Top of Source records
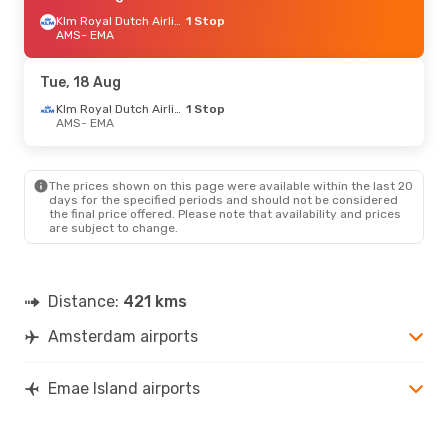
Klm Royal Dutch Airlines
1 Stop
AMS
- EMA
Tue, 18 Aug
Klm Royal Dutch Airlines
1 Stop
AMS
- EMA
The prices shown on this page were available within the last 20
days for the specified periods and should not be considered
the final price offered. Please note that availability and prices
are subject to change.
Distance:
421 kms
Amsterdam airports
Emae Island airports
Bottom of Source records
Top of Source records
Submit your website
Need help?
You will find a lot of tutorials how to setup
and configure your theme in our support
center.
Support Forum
Bottom of Source records
Top of Source records
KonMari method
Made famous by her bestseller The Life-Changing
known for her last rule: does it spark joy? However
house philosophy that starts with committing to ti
Bottom of Source records
The task:
Look through the material above and print exactly the lines from the one containing "KonMari method" to the one containing "house philosophy that", both included, and nothing more.

Written solution:
KonMari method
Made famous by her bestseller The Life-Changing
known for her last rule: does it spark joy? However
house philosophy that starts with committing to ti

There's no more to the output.